Page-level text extractions

_ _ _

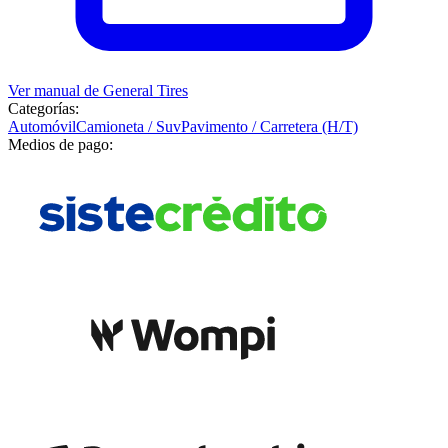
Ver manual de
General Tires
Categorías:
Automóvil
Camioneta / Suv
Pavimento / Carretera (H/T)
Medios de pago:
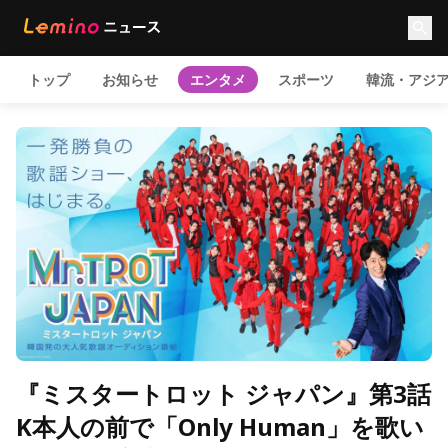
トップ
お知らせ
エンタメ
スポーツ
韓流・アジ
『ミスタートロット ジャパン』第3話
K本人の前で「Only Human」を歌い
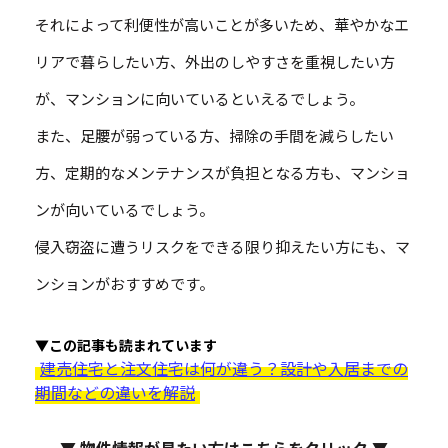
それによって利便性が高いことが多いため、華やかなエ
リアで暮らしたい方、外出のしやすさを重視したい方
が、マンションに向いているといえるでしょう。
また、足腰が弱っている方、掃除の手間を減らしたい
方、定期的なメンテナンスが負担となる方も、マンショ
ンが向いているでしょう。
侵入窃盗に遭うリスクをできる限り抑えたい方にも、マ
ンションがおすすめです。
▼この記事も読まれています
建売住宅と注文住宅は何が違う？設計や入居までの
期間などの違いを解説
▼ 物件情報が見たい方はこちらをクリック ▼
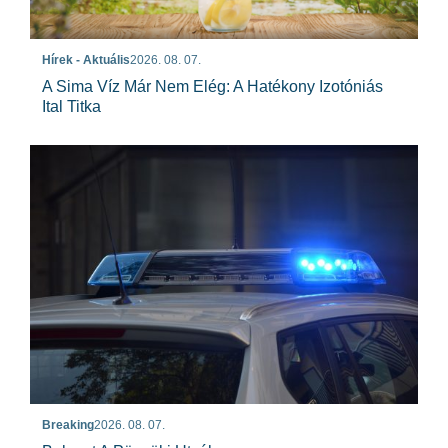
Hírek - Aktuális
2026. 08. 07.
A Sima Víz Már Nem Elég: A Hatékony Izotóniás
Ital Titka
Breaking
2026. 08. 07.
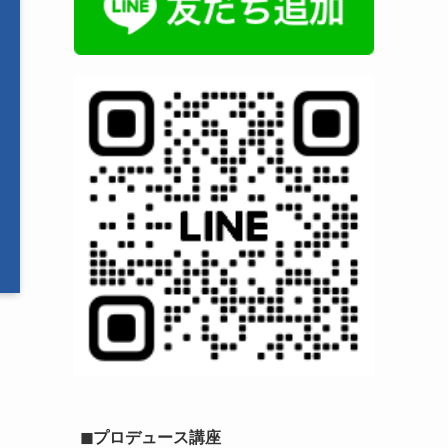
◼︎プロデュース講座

_ _ _

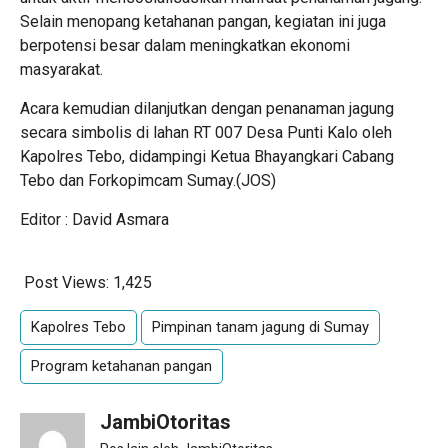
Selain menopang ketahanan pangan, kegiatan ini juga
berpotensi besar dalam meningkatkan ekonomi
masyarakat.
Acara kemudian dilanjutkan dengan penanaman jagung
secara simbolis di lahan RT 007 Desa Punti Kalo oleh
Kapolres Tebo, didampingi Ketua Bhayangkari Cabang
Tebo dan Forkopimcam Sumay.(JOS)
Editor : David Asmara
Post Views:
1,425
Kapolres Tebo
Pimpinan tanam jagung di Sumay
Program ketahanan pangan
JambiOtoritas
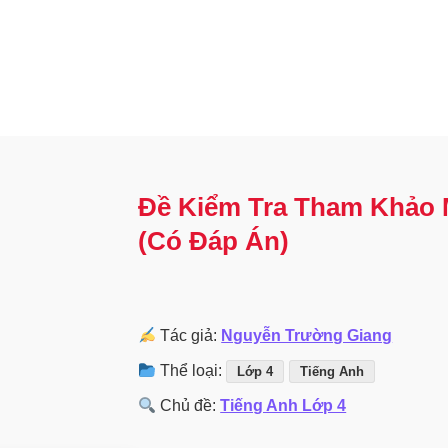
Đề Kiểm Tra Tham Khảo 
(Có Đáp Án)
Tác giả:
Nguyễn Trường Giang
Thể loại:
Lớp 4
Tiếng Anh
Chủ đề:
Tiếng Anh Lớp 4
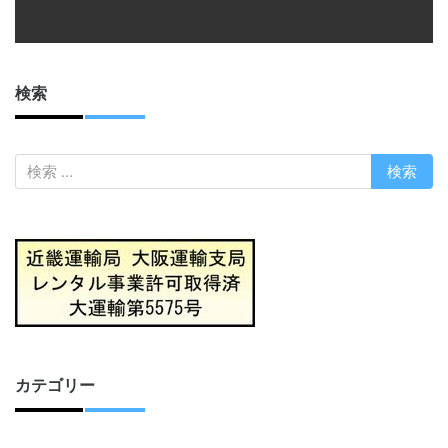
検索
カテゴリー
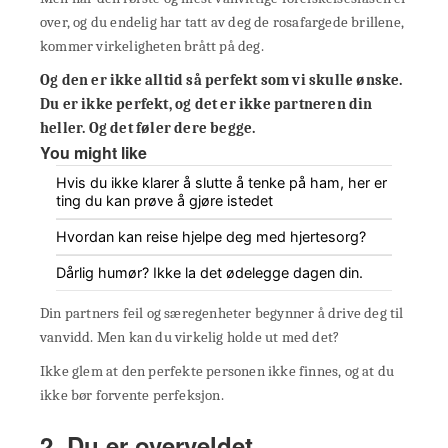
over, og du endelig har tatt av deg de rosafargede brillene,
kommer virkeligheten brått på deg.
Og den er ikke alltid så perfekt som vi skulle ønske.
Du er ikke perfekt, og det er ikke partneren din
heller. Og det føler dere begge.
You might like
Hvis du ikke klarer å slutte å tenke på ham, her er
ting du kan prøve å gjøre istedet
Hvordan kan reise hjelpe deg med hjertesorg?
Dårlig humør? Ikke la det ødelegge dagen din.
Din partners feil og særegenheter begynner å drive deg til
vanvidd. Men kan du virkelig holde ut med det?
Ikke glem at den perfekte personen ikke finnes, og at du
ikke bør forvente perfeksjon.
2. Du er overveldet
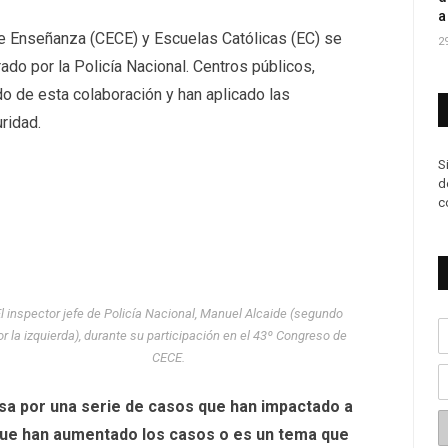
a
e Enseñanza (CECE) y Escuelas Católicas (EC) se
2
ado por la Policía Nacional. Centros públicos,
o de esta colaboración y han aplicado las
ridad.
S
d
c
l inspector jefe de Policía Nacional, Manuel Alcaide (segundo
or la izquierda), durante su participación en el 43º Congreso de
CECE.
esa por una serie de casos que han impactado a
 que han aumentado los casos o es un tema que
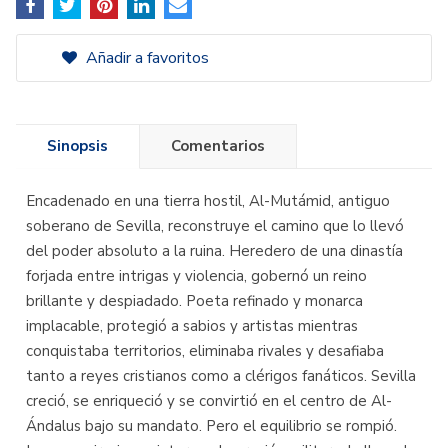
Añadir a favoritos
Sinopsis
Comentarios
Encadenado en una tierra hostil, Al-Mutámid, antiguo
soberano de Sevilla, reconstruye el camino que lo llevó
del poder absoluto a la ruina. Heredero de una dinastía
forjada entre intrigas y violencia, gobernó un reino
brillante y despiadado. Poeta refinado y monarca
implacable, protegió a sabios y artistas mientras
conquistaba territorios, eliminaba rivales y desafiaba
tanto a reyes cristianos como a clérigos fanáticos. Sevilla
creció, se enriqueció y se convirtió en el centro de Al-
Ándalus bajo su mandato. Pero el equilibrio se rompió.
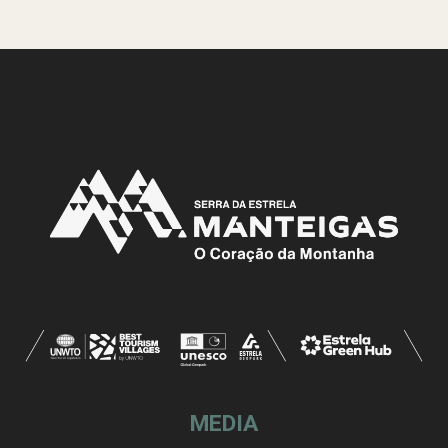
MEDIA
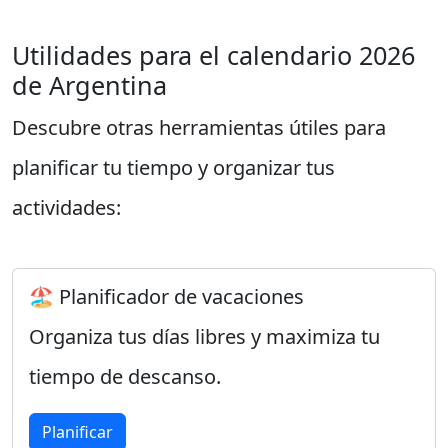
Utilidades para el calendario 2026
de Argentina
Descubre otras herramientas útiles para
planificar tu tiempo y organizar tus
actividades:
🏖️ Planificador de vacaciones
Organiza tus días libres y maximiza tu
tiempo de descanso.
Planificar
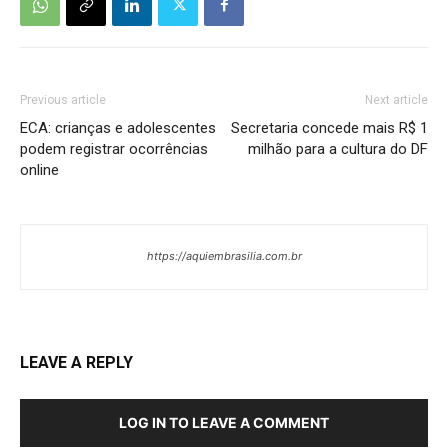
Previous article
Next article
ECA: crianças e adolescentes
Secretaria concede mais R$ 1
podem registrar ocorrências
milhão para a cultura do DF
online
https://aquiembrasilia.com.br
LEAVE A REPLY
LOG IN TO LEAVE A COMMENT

_ _ _

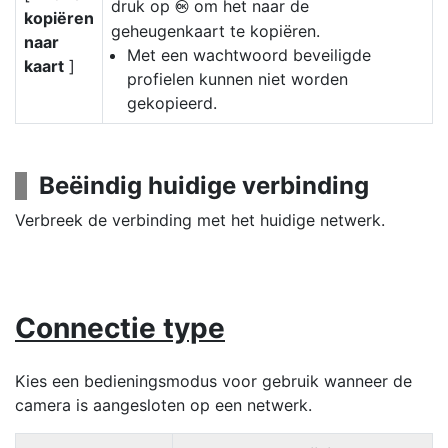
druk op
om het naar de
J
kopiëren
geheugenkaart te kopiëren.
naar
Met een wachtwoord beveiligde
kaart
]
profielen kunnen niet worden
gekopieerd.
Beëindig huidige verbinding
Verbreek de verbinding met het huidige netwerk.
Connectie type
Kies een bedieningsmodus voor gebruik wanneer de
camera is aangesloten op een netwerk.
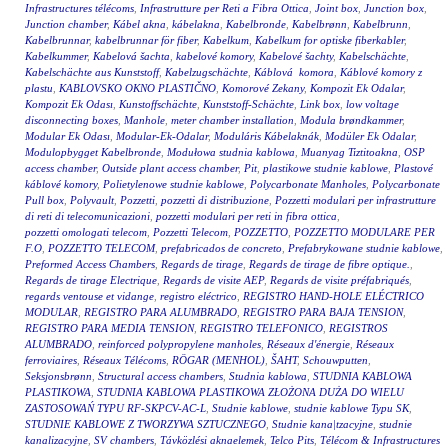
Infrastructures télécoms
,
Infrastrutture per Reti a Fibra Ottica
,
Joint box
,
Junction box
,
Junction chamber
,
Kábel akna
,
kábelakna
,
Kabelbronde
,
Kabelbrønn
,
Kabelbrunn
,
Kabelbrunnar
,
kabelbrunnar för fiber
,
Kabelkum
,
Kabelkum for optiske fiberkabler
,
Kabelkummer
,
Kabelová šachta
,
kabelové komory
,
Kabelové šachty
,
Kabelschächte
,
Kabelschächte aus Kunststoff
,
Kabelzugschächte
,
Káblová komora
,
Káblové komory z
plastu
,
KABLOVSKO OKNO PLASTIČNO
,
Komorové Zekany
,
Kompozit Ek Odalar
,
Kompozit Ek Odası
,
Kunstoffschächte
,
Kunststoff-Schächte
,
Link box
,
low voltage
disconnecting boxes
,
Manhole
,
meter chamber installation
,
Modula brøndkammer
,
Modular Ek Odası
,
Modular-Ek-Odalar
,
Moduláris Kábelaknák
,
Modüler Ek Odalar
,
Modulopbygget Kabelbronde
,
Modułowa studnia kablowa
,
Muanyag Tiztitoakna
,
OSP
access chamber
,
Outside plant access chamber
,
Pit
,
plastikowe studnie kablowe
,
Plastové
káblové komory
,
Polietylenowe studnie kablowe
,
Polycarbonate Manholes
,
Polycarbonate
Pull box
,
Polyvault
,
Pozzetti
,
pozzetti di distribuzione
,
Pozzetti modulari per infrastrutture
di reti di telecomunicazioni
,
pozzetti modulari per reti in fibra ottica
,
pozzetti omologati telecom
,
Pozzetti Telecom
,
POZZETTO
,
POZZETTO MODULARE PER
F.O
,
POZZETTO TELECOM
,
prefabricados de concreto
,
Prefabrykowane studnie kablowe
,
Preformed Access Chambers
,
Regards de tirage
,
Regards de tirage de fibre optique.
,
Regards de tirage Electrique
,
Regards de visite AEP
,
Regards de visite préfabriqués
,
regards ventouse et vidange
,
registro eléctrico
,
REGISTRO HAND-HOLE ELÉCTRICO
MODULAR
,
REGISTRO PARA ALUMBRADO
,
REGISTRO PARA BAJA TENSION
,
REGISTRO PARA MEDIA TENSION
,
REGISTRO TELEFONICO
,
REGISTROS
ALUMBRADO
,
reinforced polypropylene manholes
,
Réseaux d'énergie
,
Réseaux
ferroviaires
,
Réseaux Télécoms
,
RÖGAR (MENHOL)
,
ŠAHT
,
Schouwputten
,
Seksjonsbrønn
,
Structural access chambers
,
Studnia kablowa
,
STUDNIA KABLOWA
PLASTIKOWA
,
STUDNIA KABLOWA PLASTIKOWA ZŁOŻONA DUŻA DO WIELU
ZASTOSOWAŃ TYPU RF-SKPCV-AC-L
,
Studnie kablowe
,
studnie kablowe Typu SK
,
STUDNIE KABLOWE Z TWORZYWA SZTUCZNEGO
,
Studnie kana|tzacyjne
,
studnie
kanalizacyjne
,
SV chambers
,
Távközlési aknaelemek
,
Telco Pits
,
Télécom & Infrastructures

_ _ _

**YOUR GOAL:**
Show all lines above containing "Tebo".

**RESPONSE TO THE EXERCISE:**
Kapolres Tebo, didampingi Ketua Bhayangkari Cabang
Tebo dan Forkopimcam Sumay.(JOS)
Kapolres Tebo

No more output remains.